John Cardillo, 38, spent more than a decade working as a police officer in the Bronx before leaving for the private sector. In that time, he said his encounters with sex offenders convinced him that evil does exist.
Seeing a void in the tools available to reliably identify sex offenders in these spheres, the Miami resident created a company five years ago to help Web sites like MySpace do just that. According to two state attorneys general, MySpace found 29,000 registered sex offenders among its 180-million profiles - four times more than the company had cited two months earlier.
Where Sentinel Tech Holding Corp. differs from name-and-age match systems is in its wealth of data and its verification technique. Cardillo's staff compares the Web site profiles of potential matches with the offender's biographical, criminal and geographic history, gleaned from various sources.
Some cases are clearly false matches, Cardillo said, but others warrant a closer look, so the person's profile is flagged and suspended.
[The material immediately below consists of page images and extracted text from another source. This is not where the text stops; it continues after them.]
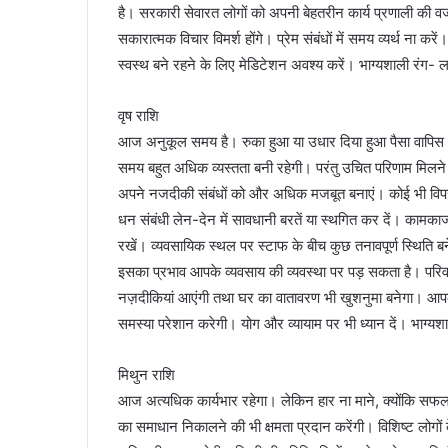
है। सरकारी सेवारत लोगों को अपनी बेहतरीन कार्य प्रणाली की 
सकारात्मक विचार विमर्श होंगे। प्रेम संबंधों में समय व्यर्थ ना क
स्वस्थ बने रहने के लिए मेडिटेशन अवश्य करें। भाग्यशाली रंग- 
वृष राशि
आज अनुकूल समय है। रुका हुआ या उधार दिया हुआ पैसा वापिस भ
समय बहुत अधिक व्यस्तता बनी रहेगी। परंतु उचित परिणाम मिलने
अपने नजदीकी संबंधों को और अधिक मजबूत बनाएं। कोई भी विपरीत 
धन संबंधी लेन-देन में सावधानी बरतें या स्थगित कर दें। काम
रखें। व्यवसायिक स्थल पर स्टाफ के बीच कुछ तनावपूर्ण स्थिति बन
इसका प्रभाव आपके व्यवसाय की व्यवस्था पर पड़ सकता है। परि
नज़दीकियां आएंगी तथा घर का वातावरण भी खुशनुमा बनेगा। आप
समस्या परेशान करेगी। योग और व्यायाम पर भी ध्यान दें। भाग्यश
मिथुन राशि
आज अत्यधिक कार्यभार रहेगा। लेकिन हार ना माने, क्योंकि स
का समाधान निकालने की भी क्षमता प्रदान करेंगी। विशिष्ट लोगों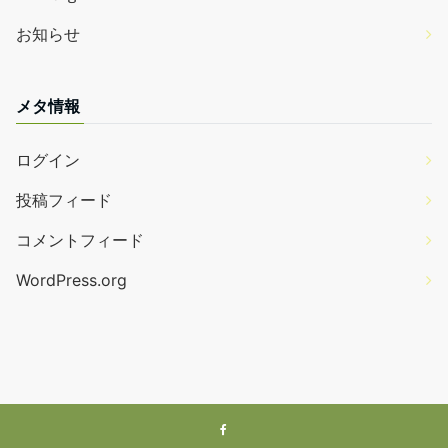
お知らせ
メタ情報
ログイン
投稿フィード
コメントフィード
WordPress.org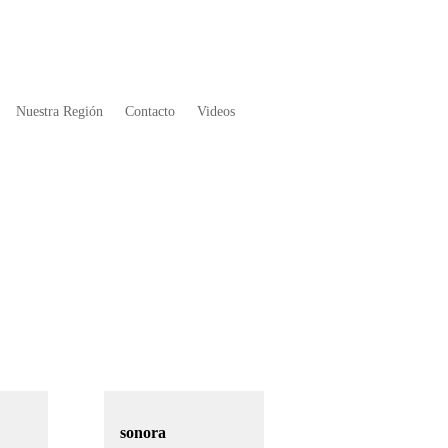
Nuestra Región
Contacto
Videos
sonora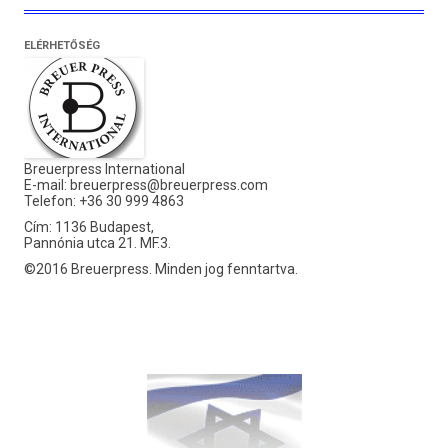
ELÉRHETŐSÉG
Breuerpress International
E-mail:
breuerpress@breuerpress.com
Telefon: +36 30 999 4863
Cím: 1136 Budapest,
Pannónia utca 21. MF.3.
©2016 Breuerpress. Minden jog fenntartva.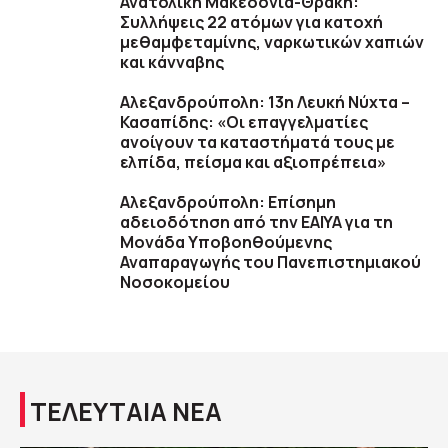
Ανατολική Μακεδονία-Θράκη:
Συλλήψεις 22 ατόμων για κατοχή
μεθαμφεταμίνης, ναρκωτικών χαπιών
και κάνναβης
Αλεξανδρούπολη: 13η Λευκή Νύχτα –
Κασαπίδης: «Οι επαγγελματίες
ανοίγουν τα καταστήματά τους με
ελπίδα, πείσμα και αξιοπρέπεια»
Αλεξανδρούπολη: Επίσημη
αδειοδότηση από την ΕΑΙΥΑ για τη
Μονάδα Υποβοηθούμενης
Αναπαραγωγής του Πανεπιστημιακού
Νοσοκομείου
ΤΕΛΕΥΤΑΙΑ ΝΕΑ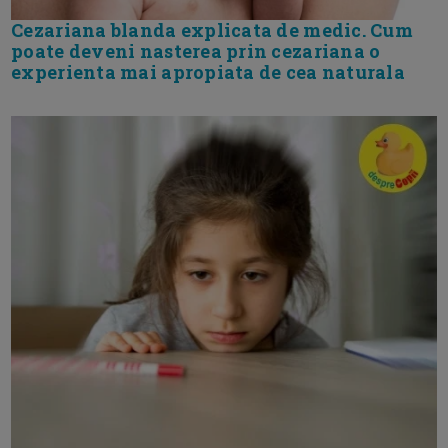
Cezariana blanda explicata de medic. Cum
poate deveni nasterea prin cezariana o
experienta mai apropiata de cea naturala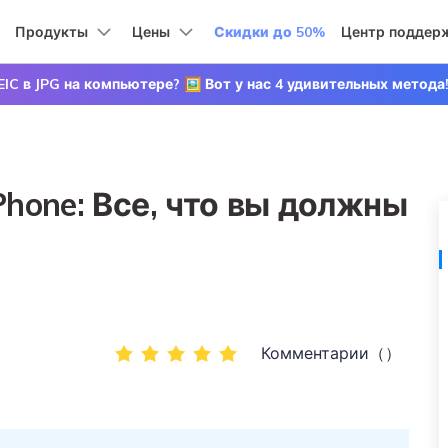
е продукты
Продукты
Бизнес
Цены
О нас
Центр поддер
Скидки до 50%
Новости
Покуп
Управлени
О нас
IC в JPG на компьютере? 🖼 Вот у нас 4 удивительных метода
ПК
Наша история
ия
Решения для работы с PDF
Диаграммы &
Видеокреативно
Продукты д
dows
Цены для версий Mac
Графики
данными
Карьера
t
PDFelement
EdrawMind
Filmora
Recoverit
Перенос данных
Создание и редактирование PDF-файлов.
Восстановлен
Советы по передаче данных приложений
смартфона
Phone: Все, что вы должны
Связаться с нами
EdrawMax
PDFelement Cloud
MobileTran
Советы и рекомендации для ускоренной
лект-карт.
Облачное управление документами.
Перенос дан
передачи данных Kik, Viber и WeChat.
Передавайте сообщения,
а на
фотографии, видео и многое
PDFelement Online
Советы по передаче данных iPad/iPod
другое со смартфона на
Бесплатный онлайн-инструмент PDF.
sApp
смартфон, со смартфона на
Откройте для себя новое и заново влюбитесь
HiPDF
ПК и наоборот.
iPad / iPod.
Бесплатный и универсальный онлайн-инструмент PDF.
Комментарии（）
ые.
Советы по передаче данных Samsung
Посмотреть все продукты
Откройте для себя новые функции Samsung и
не упустите самую полезную информацию.
ание
Перенос плейлистов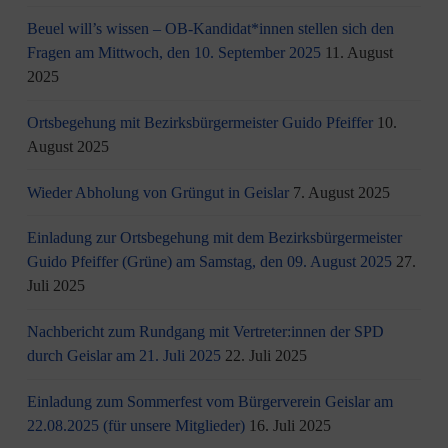
Beuel will’s wissen – OB-Kandidat*innen stellen sich den
Fragen am Mittwoch, den 10. September 2025
11. August
2025
Ortsbegehung mit Bezirksbürgermeister Guido Pfeiffer
10.
August 2025
Wieder Abholung von Grüngut in Geislar
7. August 2025
Einladung zur Ortsbegehung mit dem Bezirksbürgermeister
Guido Pfeiffer (Grüne) am Samstag, den 09. August 2025
27.
Juli 2025
Nachbericht zum Rundgang mit Vertreter:innen der SPD
durch Geislar am 21. Juli 2025
22. Juli 2025
Einladung zum Sommerfest vom Bürgerverein Geislar am
22.08.2025 (für unsere Mitglieder)
16. Juli 2025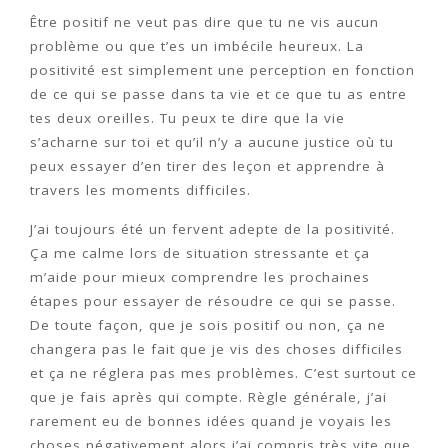
Être positif ne veut pas dire que tu ne vis aucun
problème ou que t’es un imbécile heureux. La
positivité est simplement une perception en fonction
de ce qui se passe dans ta vie et ce que tu as entre
tes deux oreilles. Tu peux te dire que la vie
s’acharne sur toi et qu’il n’y a aucune justice où tu
peux essayer d’en tirer des leçon et apprendre à
travers les moments difficiles.
J’ai toujours été un fervent adepte de la positivité.
Ça me calme lors de situation stressante et ça
m’aide pour mieux comprendre les prochaines
étapes pour essayer de résoudre ce qui se passe.
De toute façon, que je sois positif ou non, ça ne
changera pas le fait que je vis des choses difficiles
et ça ne réglera pas mes problèmes. C’est surtout ce
que je fais après qui compte. Règle générale, j’ai
rarement eu de bonnes idées quand je voyais les
choses négativement alors j’ai compris très vite que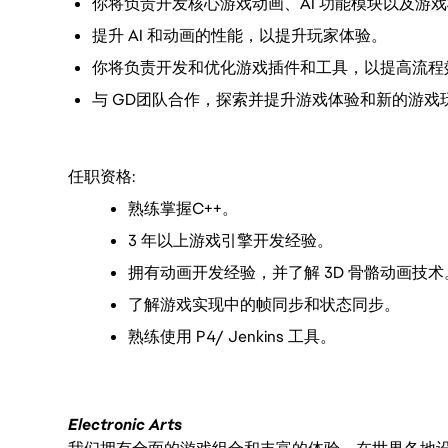
你将负责开发核心游戏动画、AI 功能模块以及游
提升 AI 和动画的性能，以提升玩家体验。
你将负责开发和优化游戏插件和工具，以提高流程
与 GD团队合作，探索并提升游戏体验和新的游戏
任职资格:
熟练掌握C++。
3 年以上游戏引擎开发经验。
拥有动画开发经验，并了解 3D 骨骼动画技术
了解游戏实现中的帧同步和状态同步。
熟练使用 P4/ Jenkins 工具。
Electronic Arts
That person receives a notice and is provided Sentinel's 800-number to call if he believes a mistake was made.
If the person calls, Cardillo's staff asks questions about his background, like his address from a certain period or his former neighbor's name, to determine if he is the right person.
Most people are very cooperative and appreciative of Sentinel's intentions - except for those who turn out to be sex offenders, Cardillo said.
"They're enraged they're kicked off the site, they've threatened my staff. ... They truly show their character when we exclude them from our communities," Cardillo said. "I like hearing this because it reinforces every day that we're doing the right thing."
Sentinel isn't without its critics, though. Some argue that those who have served their sentences should not be barred from MySpace and other online communities.
"I simply don't care. My sympathies don't lie with the pedophiles, they lie with the victim," Cardillo said. "We can never afford not to err on the side of safety."